POSTED: 01:30 a.m. HST, Jan 22, 2011
In a departure from the practice of his predecessor, Gov. Neil Abercrombie will not release the names of candidates submitted to him this week for a vacancy on the Hawaii Supreme Court.
Abercrombie received the candidate list from the Judicial Selection Commission for his first judicial selection and the first of what could be three appointments to the five-member high court during his four-year term.
"The governor believes getting the names out is detrimental to attracting prospective judicial applicants," his spokeswoman Donalyn Dela Cruz said yesterday.
"His approach in making judicial appointments is to ensure the confidentiality of these applicants."
The vacancy was created last year by former Gov. Linda Lingle's appointment of Associate Justice Mark Recktenwald as chief justice. The high court has been elevating circuit judges to fill in as a substitute justice.
The associate justice appointment is for a 10-year term.
The commission operates in secret under a confidentiality provision of the 1978 state constitutional amendment that created the panel.
Lingle released the names of the candidates from the commission and sought public comment before she made her selections. Her predecessor, Gov. Ben Cayetano, released the names after he made his appointment.
Former Govs. George Ariyoshi and John Waihee did not disclose the names.
Former Chief Justice Ronald Moon, who appointed state district judges, also made the lists public and sought input before making his choices.
Recktenwald, who has yet to appoint a district judge, said he will continue Moon's practice of releasing the names, Judiciary spokesman Mark Santoki said.
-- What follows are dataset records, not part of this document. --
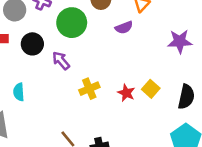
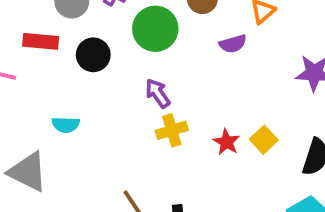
purple arrow: (61, 61) -> (158, 93), moved
cyan semicircle: (19, 92) -> (66, 125), turned -90

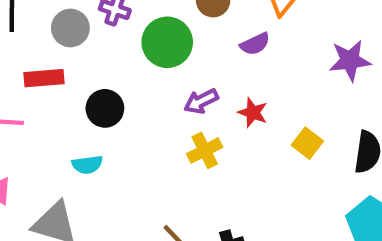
black circle: (93, 55) -> (105, 108), moved
purple arrow: (158, 93) -> (201, 101), moved, turned -72
red star: (226, 142) -> (253, 113), moved

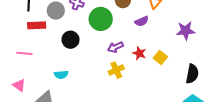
red rectangle: (44, 78) -> (37, 25), moved
black circle: (105, 108) -> (71, 40), moved
yellow square: (307, 143) -> (160, 57), moved

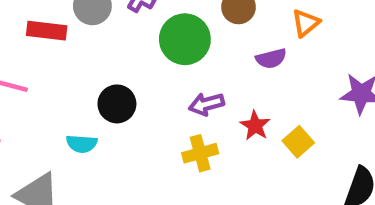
black circle: (71, 40) -> (117, 104), moved

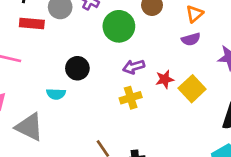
purple semicircle: (271, 58) -> (191, 39), moved
red star: (255, 126) -> (165, 79), turned 30
yellow square: (298, 142) -> (192, 89), size x1.4

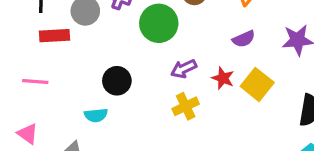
purple semicircle: (191, 39) -> (244, 39), moved
red star: (165, 79) -> (223, 78), turned -30

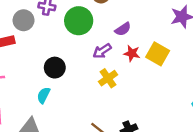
purple semicircle: (244, 39) -> (123, 29), moved
cyan semicircle: (96, 115) -> (44, 95), turned 133

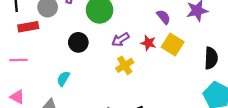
purple semicircle: (123, 29) -> (164, 17), moved, turned -98
black circle: (55, 68) -> (78, 42), moved

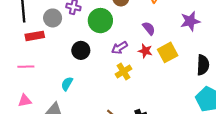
purple semicircle: (164, 17) -> (149, 28), moved
yellow square: (173, 45) -> (168, 52), turned 30
pink triangle: (17, 97) -> (25, 101), turned -40

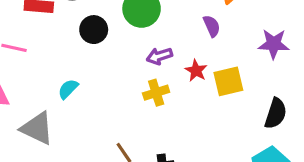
purple semicircle: (149, 28) -> (212, 26), moved
black circle: (81, 50) -> (94, 30), moved

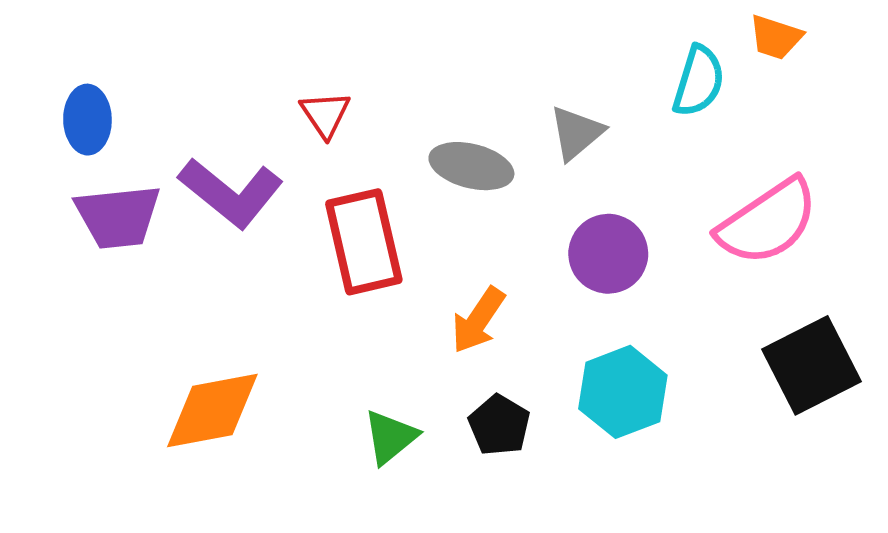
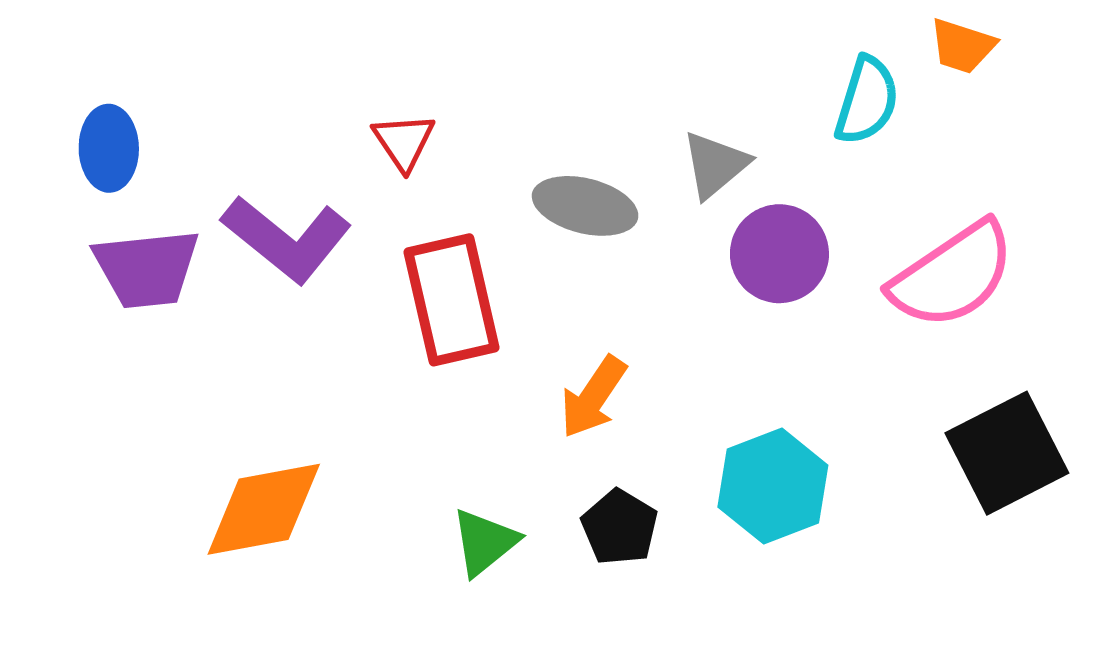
purple circle: (608, 254) -> (779, 254), moved

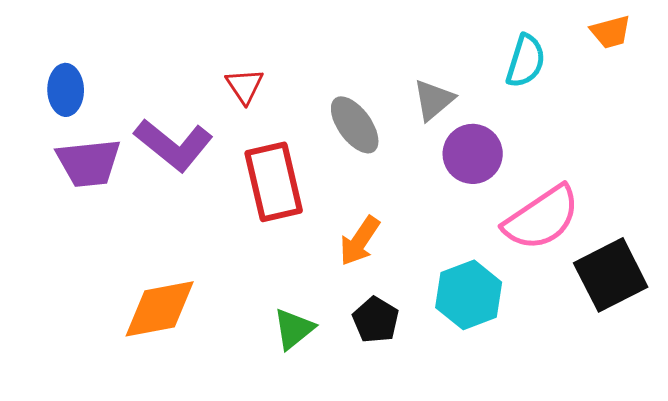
orange trapezoid: (962, 46) -> (611, 32), moved, turned -33
gray ellipse: (585, 206) -> (355, 125), turned 40
pink semicircle: (952, 275) -> (542, 218), moved

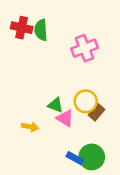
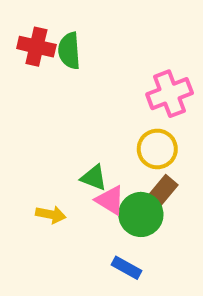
pink cross: (84, 48) -> (170, 94), moved
yellow circle: (86, 101) -> (157, 149), moved
green circle: (92, 157) -> (141, 214), moved

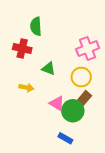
red cross: (36, 47) -> (22, 49), moved
green triangle: (94, 178) -> (49, 69), moved
yellow arrow: (51, 214) -> (26, 88), moved

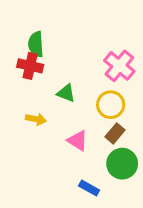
green semicircle: (36, 26) -> (36, 44), moved
pink cross: (88, 49) -> (119, 66), turned -30
green circle: (73, 111) -> (122, 164), moved

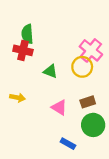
yellow circle: (111, 105) -> (82, 67), moved
yellow arrow: (36, 119) -> (17, 98), moved
brown rectangle: (115, 133) -> (88, 102), turned 32

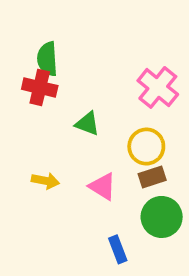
yellow circle: (82, 67) -> (146, 147), moved
yellow arrow: (17, 98) -> (45, 181), moved
blue rectangle: (68, 144) -> (118, 249), turned 40

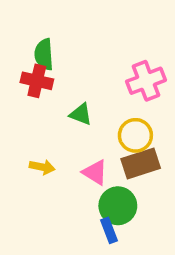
pink cross: (158, 87) -> (146, 81), turned 30
brown rectangle: (152, 177) -> (141, 164), size x1.5
green circle: (162, 217) -> (118, 206), moved

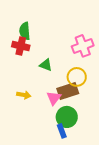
brown rectangle: (141, 164) -> (68, 91), moved
pink triangle: (95, 172) -> (54, 98), turned 35

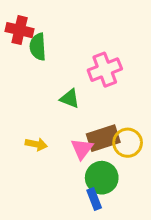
red cross: (21, 46) -> (20, 30), moved
pink cross: (83, 46) -> (105, 70), moved
yellow circle: (77, 77) -> (128, 143), moved

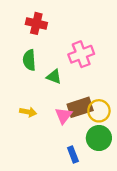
red cross: (20, 30) -> (36, 23), moved
green semicircle: (38, 47) -> (29, 60), moved
green circle: (102, 178) -> (99, 138), moved

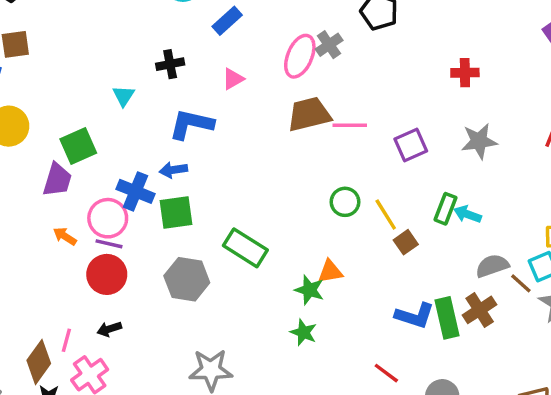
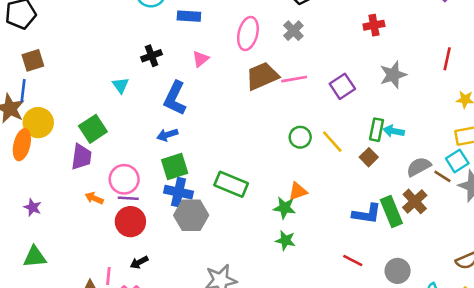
blue rectangle: (227, 21) -> (189, 16), turned 55
gray cross: (329, 45) -> (293, 31), moved
blue L-shape: (191, 124) -> (175, 98), turned -68
blue cross: (135, 191) -> (179, 192), moved
brown square: (406, 242) -> (369, 157), moved

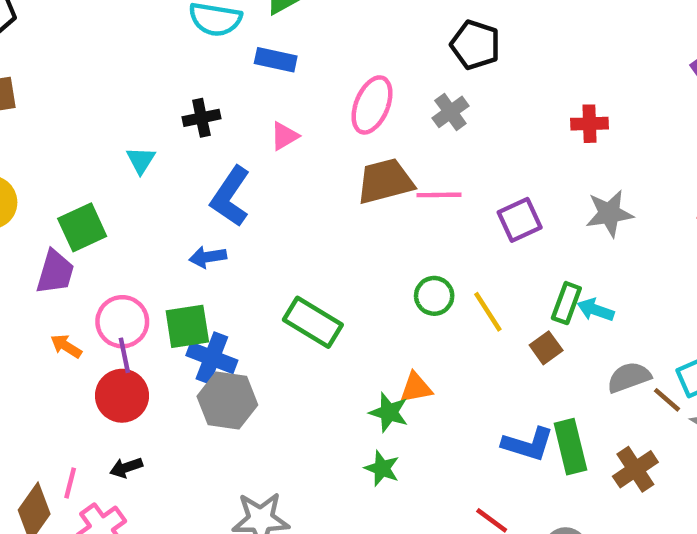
green square: (175, 166) -> (187, 326), moved
green rectangle: (231, 184) -> (313, 322), moved
purple line: (128, 198) -> (124, 355), turned 66
brown cross: (415, 201) -> (635, 469), moved

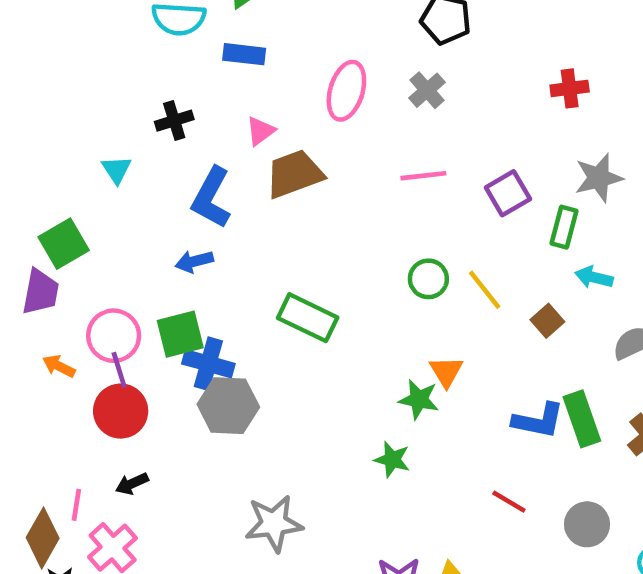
brown trapezoid: (385, 181) -> (294, 174), moved
green rectangle: (566, 303) -> (564, 227), moved
orange triangle: (416, 388) -> (446, 372), moved, turned -45
green star: (389, 412) -> (419, 399), moved

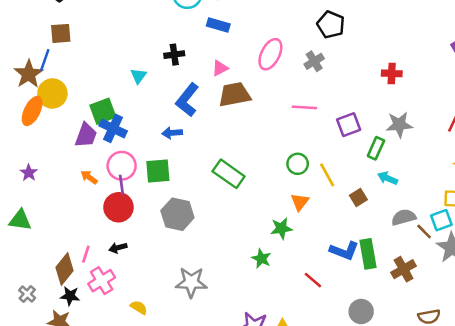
blue cross: (208, 364) -> (113, 128), moved
orange triangle: (446, 372) -> (300, 202), moved
green star: (419, 399) -> (281, 228), turned -30
red line: (509, 502) -> (313, 280), moved

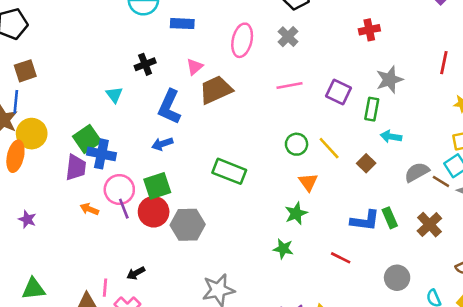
purple square: (349, 125) -> (338, 92), turned -30
red circle: (118, 207) -> (154, 212), moved
green triangle: (20, 220) -> (33, 289), moved
green rectangle: (368, 254) -> (390, 218), size x0.7

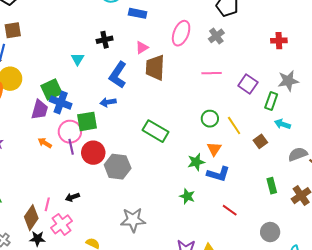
brown trapezoid: (216, 90) -> (155, 68), turned -72
green square: (157, 186) -> (87, 121), moved
green star: (296, 213) -> (196, 162), moved
blue L-shape: (365, 221) -> (218, 174), moved

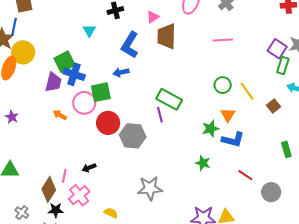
purple square: (248, 84) -> (277, 49), moved
purple line: (71, 147) -> (160, 115), moved
gray circle: (270, 232) -> (271, 192), moved

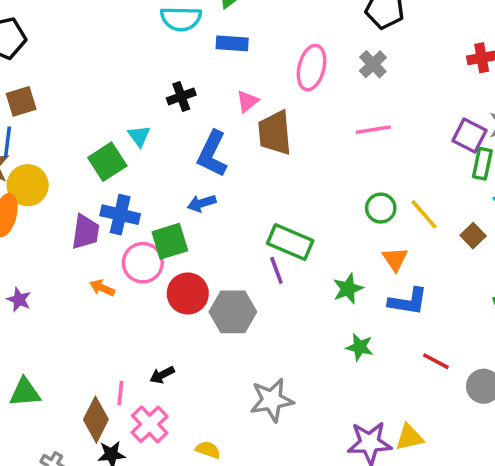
green square: (65, 62) -> (107, 162), moved
green star: (210, 129) -> (348, 289), moved

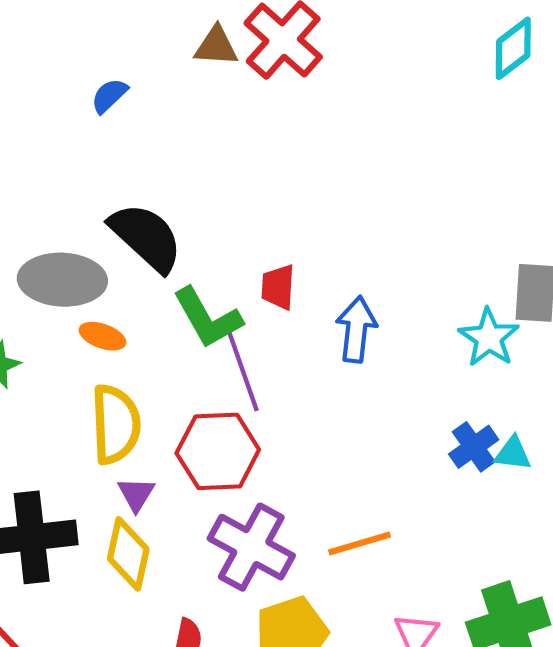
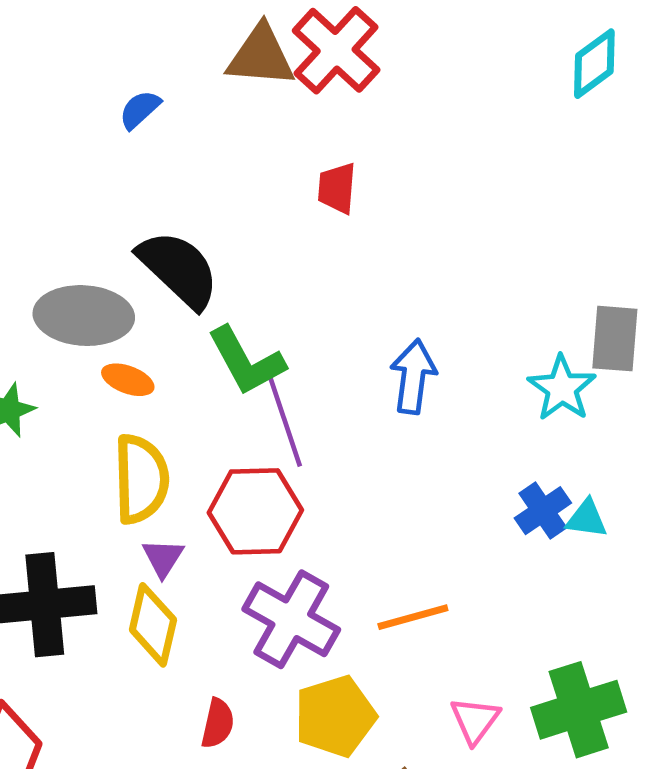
brown triangle: (216, 46) -> (261, 56), size x1.4
red trapezoid: (278, 287) -> (337, 188), moved

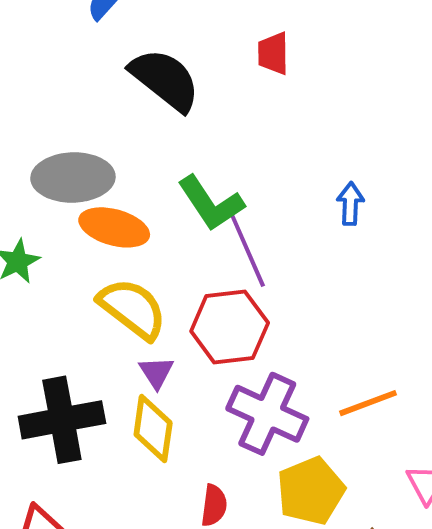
black semicircle: (179, 269) -> (165, 80), moved
blue arrow: (413, 376) -> (350, 204), size x0.7
orange ellipse: (128, 380) -> (114, 227), size x1.6
yellow semicircle: (141, 479) -> (132, 309), turned -46

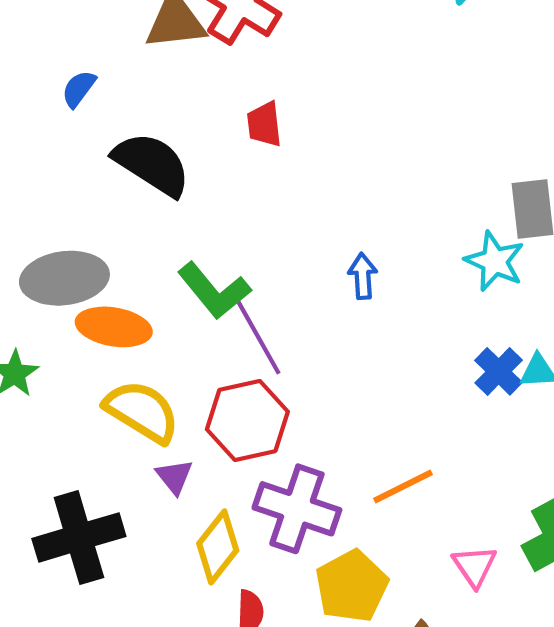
yellow diamond: (153, 429) -> (218, 547), moved, turned 36

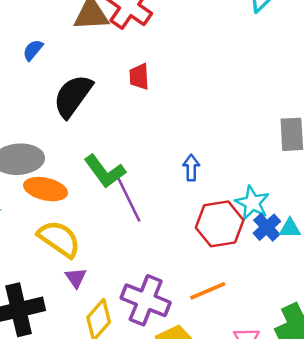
black semicircle: (152, 164) -> (73, 96), turned -90
cyan star: (495, 261) -> (252, 203), moved
red hexagon: (247, 420) -> (220, 224), moved

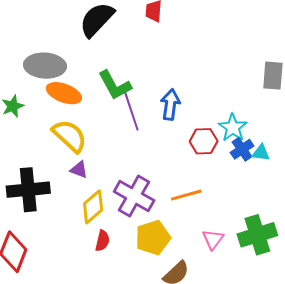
blue arrow: (191, 168) -> (170, 105), moved, size x1.4
red hexagon: (220, 224) -> (204, 141), size x0.7
purple triangle: (76, 278) -> (79, 170), turned -42

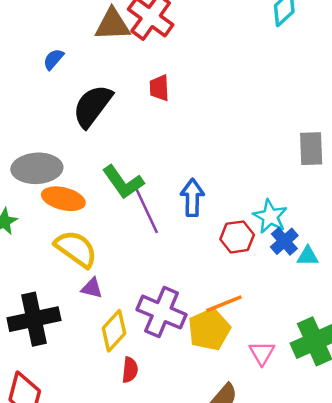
cyan triangle: (261, 153) -> (308, 256), moved
yellow pentagon: (153, 238) -> (209, 330), moved

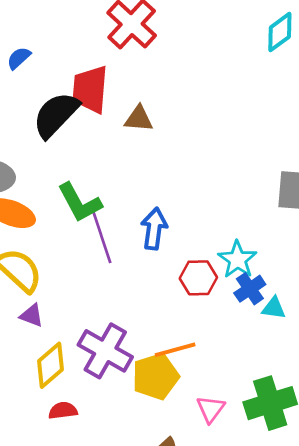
brown triangle: (112, 24) -> (139, 119), moved, size x0.7
red trapezoid: (159, 88) -> (90, 89), moved, size x1.6
red semicircle: (130, 370) -> (63, 411), turned -110

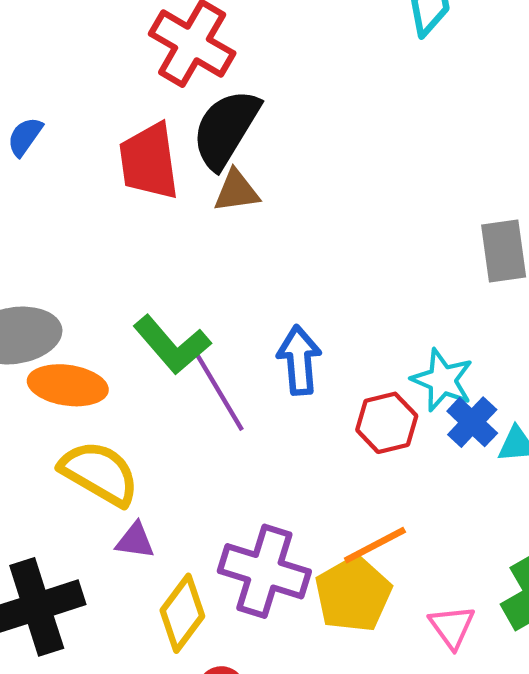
black semicircle: (56, 115) -> (226, 129), moved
It was not clear yesterday when the governor would nominate the associate justice, but if he does not make the selection within 30 days from when he got the names, the commission will make the nomination from the list, according to the state Constitution.
In addition to filling the current vacancy, Abercrombie would name replacements for two other associate justices who must retire under the constitutionally mandatory retirement provision at age 70.
All judicial appointments are subject to Senate confirmation.